» **Problem to solve**:
The range runs from the line containing "PenyemprotanPadi" to the last line of the entries. Restate those lines word for word, without the pictures.

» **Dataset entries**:
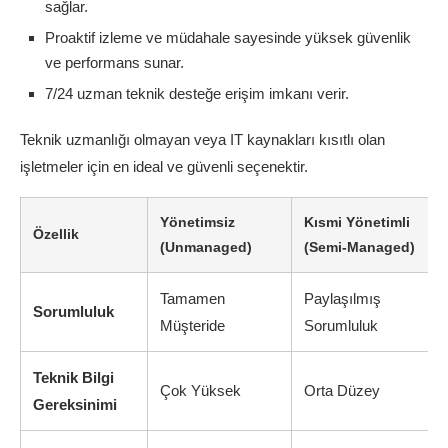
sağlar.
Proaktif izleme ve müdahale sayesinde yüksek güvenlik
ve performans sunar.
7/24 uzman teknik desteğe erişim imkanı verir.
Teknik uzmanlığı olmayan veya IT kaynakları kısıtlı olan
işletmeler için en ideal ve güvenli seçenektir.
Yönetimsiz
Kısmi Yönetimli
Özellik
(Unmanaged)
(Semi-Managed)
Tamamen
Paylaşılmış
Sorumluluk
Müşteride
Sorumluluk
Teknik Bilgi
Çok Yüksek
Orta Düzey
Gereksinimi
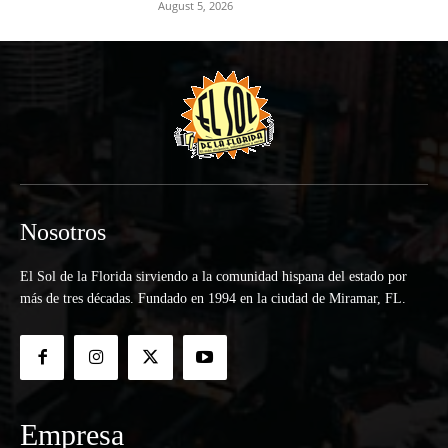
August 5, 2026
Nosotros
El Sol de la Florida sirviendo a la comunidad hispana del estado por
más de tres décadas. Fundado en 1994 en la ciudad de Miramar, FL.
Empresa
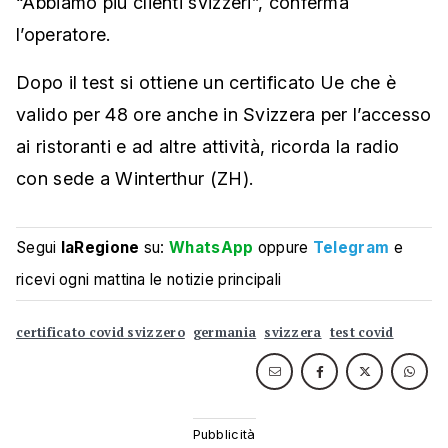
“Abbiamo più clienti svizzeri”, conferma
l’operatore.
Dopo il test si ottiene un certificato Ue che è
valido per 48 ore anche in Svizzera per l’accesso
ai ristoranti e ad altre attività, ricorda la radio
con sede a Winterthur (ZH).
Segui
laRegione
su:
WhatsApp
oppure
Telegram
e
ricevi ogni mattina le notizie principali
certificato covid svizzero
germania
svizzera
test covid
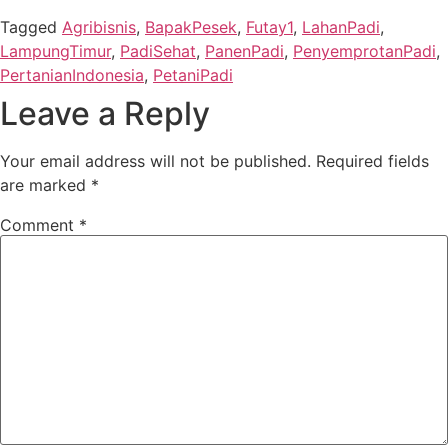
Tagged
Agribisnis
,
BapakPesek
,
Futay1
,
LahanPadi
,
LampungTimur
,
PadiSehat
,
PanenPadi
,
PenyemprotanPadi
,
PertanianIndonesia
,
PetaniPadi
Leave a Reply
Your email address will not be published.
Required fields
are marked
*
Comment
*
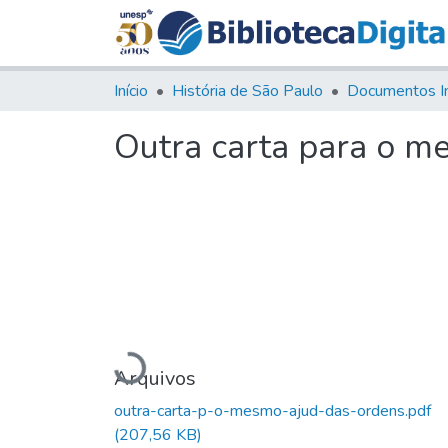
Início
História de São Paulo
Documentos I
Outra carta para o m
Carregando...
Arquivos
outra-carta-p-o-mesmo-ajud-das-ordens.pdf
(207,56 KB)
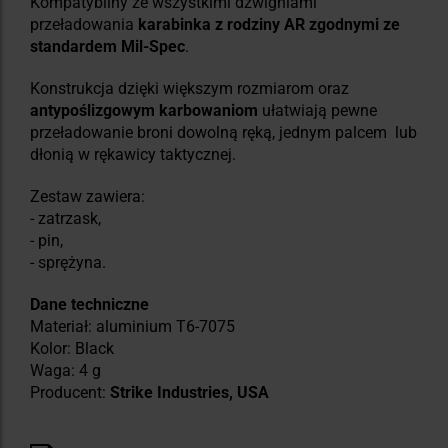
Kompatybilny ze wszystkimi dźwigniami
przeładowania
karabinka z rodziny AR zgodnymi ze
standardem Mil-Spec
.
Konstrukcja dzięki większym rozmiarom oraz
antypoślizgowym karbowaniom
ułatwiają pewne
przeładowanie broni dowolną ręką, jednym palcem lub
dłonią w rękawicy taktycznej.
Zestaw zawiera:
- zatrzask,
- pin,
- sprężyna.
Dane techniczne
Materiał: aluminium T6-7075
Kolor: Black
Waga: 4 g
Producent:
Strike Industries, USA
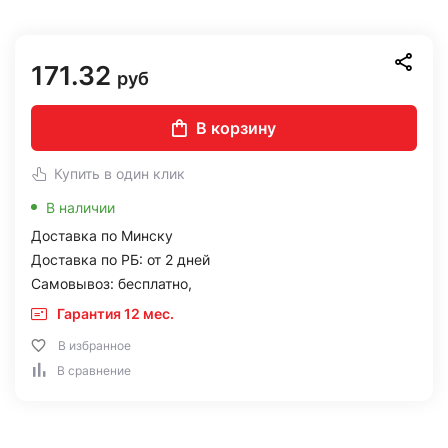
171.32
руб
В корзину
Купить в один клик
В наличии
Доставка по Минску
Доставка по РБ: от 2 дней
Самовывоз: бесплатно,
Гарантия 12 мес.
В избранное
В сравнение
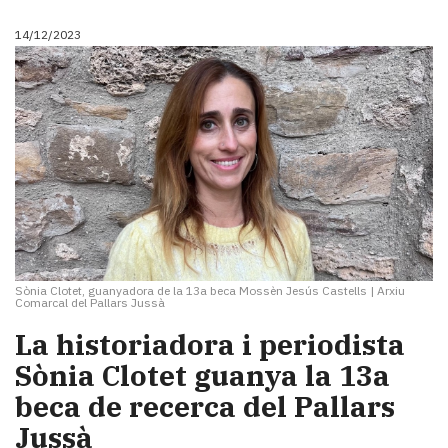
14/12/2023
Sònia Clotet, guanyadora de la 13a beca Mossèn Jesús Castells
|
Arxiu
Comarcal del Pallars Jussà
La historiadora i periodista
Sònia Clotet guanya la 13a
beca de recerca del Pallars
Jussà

» **Task answer**:
PenyemprotanPadi
,
PertanianIndonesia
,
PetaniPadi
Leave a Reply
Your email address will not be published.
Required fields
are marked
*
Comment
*
Início
História de São Paulo
Documentos I
Outra carta para o m
Carregando...
Arquivos
outra-carta-p-o-mesmo-ajud-das-ordens.pdf
(207,56 KB)
Kompatybilny ze wszystkimi dźwigniami
przeładowania
karabinka z rodziny AR zgodnymi ze
standardem Mil-Spec
.
Konstrukcja dzięki większym rozmiarom oraz
antypoślizgowym karbowaniom
ułatwiają pewne
przeładowanie broni dowolną ręką, jednym palcem lub
dłonią w rękawicy taktycznej.
Zestaw zawiera:
- zatrzask,
- pin,
- sprężyna.
Dane techniczne
Materiał: aluminium T6-7075
Kolor: Black
Waga: 4 g
Producent:
Strike Industries, USA
171.32
руб
В корзину
Купить в один клик
В наличии
Доставка по Минску
Доставка по РБ: от 2 дней
Самовывоз: бесплатно,
Гарантия 12 мес.
В избранное
В сравнение
14/12/2023
Sònia Clotet, guanyadora de la 13a beca Mossèn Jesús Castells
|
Arxiu
Comarcal del Pallars Jussà
La historiadora i periodista
Sònia Clotet guanya la 13a
beca de recerca del Pallars
Jussà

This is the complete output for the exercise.